Mom Saves The Day!



We are having a new roof installed and as soon as I saw the worker hauling a ladder around, I flashed on a rather interesting story with Mom as the main character. (Go figure!)

I was around 4-5 years old, I suppose. We lived in this beautiful house on Adams. It had the craziest damn wallpaper in the living room and going up the stairs, but I loved that house... it had charm. Another of the rather "charming" features of this house was its clothes line. It was up on the second floor and out a second floor window. You had to pull the clothes line to get the clothes to move towards you and into the house if you wanted to check if they were dry or ready to take down. It was the strangest thing I had ever seen.I didn't understand the whole concept then and I can't saying my "understanding" has improved much since.

I was out in the backyard messing around when I noticed Mom pulling that dang clothes line, hanging something up, then pulling that line, which sent the clothes further out the window on one side of the line and brought new line for her to hang more stuff on with the other side of the line (It kinda looped around.) You know what? This is REALLY hard to describe. There is probably technical terminology for this archaic way of doing laundry and I am not knowledgable .. I wonder if I could sketch it???

It was quite a sight... Mom hanging half out the bedroom window, putting clothes on this crazy clothes line. After Mom finished that, we needed to go some place. Where, I don't remember... and probably irrelevant anyway.

When we got home, the door was locked. Mom let fly with a few colorful and not so colorful words and proceeded to wander all around the house looking for SOME kind of way to get in. Suddenly Mom looked up and I knew what she was thinking and I wasn't liking it. "We need a ladder." My eyes followed hers and I saw that she had spotted the window with the clothes line was open. She went across the alley and borrowed a ladder. Now, mind you, this window was on the second floor and to a kid it looks like it is AT LEAST a thousand miles up into the air. Of that memory, the pictures in my mind are hilarious... Mom lugging this huge ladder across the alley into our backyard, struggling with this monster of a thing, getting it up against the house under the window and then up she goes.

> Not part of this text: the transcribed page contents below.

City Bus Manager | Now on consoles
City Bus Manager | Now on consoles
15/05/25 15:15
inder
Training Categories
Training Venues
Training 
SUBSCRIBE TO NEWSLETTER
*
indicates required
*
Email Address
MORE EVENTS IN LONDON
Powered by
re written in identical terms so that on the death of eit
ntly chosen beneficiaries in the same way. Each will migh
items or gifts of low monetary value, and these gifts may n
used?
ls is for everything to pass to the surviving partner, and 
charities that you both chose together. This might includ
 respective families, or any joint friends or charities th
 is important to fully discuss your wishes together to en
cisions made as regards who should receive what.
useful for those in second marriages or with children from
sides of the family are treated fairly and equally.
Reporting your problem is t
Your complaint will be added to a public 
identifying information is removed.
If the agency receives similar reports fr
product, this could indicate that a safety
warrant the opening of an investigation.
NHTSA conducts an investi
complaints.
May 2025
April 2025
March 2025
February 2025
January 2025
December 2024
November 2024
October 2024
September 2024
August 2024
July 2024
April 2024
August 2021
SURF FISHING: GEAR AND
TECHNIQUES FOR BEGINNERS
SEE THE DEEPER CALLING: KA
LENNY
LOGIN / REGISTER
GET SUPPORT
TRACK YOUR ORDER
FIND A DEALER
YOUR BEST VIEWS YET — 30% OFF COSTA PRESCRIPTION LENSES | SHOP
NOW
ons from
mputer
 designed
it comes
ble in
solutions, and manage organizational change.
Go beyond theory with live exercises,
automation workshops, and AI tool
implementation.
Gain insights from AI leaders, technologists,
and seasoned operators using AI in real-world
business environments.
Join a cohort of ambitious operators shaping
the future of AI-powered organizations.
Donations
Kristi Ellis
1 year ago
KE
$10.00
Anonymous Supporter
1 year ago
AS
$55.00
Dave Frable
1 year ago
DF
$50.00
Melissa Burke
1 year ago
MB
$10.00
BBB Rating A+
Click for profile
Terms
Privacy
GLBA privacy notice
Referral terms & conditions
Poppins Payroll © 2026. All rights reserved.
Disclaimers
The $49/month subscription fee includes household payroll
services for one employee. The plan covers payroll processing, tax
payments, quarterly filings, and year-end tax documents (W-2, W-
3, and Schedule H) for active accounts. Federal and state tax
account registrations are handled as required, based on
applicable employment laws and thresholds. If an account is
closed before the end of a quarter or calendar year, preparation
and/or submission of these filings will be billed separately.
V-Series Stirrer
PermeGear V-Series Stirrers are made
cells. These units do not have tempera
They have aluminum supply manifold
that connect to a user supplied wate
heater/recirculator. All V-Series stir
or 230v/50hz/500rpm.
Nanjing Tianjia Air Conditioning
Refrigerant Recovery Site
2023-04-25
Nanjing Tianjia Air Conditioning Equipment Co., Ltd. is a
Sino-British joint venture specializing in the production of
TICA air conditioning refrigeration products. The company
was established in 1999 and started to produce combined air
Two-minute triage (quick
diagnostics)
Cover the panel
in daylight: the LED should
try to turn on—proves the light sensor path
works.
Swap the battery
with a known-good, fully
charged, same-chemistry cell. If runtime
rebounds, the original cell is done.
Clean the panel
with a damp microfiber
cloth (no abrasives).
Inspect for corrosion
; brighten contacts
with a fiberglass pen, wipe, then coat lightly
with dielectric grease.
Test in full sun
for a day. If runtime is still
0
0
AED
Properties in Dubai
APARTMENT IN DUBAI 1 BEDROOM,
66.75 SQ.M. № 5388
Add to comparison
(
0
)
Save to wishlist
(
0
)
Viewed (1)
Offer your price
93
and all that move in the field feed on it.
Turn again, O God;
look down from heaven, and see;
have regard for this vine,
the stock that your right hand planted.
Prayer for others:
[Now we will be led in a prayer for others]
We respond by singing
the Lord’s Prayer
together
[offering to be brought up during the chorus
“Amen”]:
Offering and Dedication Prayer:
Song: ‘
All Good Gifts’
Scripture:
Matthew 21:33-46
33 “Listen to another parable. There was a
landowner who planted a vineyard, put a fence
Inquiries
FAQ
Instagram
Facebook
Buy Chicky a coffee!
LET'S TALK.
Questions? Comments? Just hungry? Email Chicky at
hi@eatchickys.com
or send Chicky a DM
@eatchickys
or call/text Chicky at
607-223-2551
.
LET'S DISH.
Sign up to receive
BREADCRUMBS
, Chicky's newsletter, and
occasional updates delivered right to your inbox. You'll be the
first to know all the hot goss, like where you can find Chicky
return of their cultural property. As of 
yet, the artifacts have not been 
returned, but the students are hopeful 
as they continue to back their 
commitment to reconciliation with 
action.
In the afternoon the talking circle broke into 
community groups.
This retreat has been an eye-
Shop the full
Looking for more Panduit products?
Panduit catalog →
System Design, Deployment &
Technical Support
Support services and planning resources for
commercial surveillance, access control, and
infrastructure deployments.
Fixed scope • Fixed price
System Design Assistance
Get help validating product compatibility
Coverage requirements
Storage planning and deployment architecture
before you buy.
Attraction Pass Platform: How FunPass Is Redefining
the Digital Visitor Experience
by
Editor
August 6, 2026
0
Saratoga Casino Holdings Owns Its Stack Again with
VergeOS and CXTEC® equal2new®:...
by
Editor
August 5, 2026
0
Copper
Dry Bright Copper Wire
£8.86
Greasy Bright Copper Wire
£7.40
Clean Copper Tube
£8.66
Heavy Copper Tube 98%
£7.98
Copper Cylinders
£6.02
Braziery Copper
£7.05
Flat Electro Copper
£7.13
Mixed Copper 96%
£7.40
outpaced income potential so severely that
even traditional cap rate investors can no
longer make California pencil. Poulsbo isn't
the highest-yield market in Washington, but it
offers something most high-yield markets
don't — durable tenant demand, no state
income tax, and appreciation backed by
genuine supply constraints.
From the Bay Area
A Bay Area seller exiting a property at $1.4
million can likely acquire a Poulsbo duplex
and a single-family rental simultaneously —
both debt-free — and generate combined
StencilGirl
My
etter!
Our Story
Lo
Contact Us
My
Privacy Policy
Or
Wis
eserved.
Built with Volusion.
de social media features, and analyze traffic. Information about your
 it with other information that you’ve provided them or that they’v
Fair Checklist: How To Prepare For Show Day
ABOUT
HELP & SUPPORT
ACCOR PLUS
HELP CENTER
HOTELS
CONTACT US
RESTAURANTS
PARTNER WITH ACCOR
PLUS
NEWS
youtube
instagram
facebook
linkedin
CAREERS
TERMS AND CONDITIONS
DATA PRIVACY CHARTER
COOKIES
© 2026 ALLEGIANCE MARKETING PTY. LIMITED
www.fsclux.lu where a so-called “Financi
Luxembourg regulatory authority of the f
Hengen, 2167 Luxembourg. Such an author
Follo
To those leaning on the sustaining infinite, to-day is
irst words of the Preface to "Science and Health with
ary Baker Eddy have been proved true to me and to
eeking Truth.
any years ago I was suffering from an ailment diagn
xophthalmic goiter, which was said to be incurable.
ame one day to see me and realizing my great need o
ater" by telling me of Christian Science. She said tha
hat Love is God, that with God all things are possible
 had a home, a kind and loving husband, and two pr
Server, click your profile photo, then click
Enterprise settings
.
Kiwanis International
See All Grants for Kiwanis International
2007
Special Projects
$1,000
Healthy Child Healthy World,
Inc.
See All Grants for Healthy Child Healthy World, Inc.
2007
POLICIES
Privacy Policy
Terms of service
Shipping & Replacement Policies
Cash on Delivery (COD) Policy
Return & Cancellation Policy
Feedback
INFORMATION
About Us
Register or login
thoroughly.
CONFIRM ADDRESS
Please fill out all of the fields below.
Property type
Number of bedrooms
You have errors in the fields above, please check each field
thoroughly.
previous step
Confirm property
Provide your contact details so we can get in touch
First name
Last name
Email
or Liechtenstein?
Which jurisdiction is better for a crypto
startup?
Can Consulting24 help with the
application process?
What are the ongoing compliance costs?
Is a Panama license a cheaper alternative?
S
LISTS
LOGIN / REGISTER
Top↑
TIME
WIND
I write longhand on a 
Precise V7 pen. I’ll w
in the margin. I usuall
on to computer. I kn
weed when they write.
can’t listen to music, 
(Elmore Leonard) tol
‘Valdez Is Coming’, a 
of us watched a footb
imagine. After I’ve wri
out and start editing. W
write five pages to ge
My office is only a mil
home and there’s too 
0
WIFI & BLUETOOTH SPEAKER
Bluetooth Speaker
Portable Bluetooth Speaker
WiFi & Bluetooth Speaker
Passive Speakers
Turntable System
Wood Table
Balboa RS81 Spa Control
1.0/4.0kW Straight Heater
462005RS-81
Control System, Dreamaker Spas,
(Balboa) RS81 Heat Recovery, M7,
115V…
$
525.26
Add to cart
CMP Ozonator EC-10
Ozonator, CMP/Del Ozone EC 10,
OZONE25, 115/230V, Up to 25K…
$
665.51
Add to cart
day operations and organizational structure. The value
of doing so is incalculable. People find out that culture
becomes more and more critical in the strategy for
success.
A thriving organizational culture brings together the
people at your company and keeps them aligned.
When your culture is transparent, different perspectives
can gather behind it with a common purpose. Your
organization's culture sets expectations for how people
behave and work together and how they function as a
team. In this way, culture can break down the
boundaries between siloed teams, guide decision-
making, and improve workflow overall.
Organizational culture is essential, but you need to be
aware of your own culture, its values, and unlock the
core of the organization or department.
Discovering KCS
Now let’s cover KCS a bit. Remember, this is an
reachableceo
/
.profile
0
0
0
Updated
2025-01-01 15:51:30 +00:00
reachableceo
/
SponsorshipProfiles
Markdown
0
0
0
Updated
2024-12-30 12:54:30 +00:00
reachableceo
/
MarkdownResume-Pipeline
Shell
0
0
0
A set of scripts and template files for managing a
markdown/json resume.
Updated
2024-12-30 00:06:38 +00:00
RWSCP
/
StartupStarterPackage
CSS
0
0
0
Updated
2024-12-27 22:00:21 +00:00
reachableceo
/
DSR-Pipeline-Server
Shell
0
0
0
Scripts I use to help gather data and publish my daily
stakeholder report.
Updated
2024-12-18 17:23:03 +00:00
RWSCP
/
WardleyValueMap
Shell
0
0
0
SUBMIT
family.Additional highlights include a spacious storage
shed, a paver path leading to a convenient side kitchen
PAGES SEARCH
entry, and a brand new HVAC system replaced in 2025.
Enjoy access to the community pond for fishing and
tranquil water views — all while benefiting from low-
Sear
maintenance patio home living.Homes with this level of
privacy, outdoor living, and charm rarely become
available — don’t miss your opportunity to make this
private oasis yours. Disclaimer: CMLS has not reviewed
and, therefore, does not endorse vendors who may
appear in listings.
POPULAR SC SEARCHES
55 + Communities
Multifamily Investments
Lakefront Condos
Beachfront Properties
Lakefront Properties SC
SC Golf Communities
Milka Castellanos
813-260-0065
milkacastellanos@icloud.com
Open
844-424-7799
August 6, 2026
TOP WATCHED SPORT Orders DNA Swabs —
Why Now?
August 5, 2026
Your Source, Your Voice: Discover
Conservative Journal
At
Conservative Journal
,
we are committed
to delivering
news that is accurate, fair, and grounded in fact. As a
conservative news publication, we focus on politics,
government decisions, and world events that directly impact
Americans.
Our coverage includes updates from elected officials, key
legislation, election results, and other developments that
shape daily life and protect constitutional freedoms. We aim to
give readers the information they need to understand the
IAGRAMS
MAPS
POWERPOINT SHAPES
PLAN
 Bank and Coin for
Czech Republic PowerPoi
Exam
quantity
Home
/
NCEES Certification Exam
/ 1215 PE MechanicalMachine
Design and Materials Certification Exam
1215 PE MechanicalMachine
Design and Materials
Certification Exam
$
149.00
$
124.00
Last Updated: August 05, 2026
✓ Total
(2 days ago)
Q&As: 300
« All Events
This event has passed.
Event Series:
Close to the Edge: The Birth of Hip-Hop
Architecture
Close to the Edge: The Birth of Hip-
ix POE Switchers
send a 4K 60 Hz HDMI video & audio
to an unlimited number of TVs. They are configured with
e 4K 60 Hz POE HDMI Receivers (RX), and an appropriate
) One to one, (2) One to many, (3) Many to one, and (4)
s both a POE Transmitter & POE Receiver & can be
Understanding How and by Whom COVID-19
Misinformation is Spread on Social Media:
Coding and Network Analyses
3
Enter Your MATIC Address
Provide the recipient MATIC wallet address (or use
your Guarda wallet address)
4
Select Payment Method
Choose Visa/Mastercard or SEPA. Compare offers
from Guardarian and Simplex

I was a scared and nervous wreck. I remember standing down there, watching my mom slowly go up this ladder, the look of fear and determination on her face. I felt all sweaty and my tummy didn't feel too good. But up my mom kept climbing until she finally made it to the window. She struggled there for a few seconds and then it looked as though the window swallowed her. She looked a little shaken when she looked down at me and told me to meet her at the backdoor. I ran towards the door and waited. Finally, I could hear her footsteps coming towards the door, then her releasing the locks and opening the door.

I still, to this day cannot believe that she climbed that ladder. She isn't too fond of heights. But as I get older, a completlely different picture emerges... I see the character of my Mom. I see the woman who was and still is the most selfless person I have ever met. The Mom who at that moment (and so many others as the years would show), set aside her own fears, her own shortcomings and thought of not herself, but of her child(ren). Maybe fear DID motivate her. Maybe she was afraid of what Dad might say or do. I don't know what my mom was thinking that day, but I do know this. That is my first memory of being amazed with my mom. She was my hero that day.... she climbed right up that ladder, into that house and unlocked the door like it was not that big of deal. Mom's are awesome, aren't they?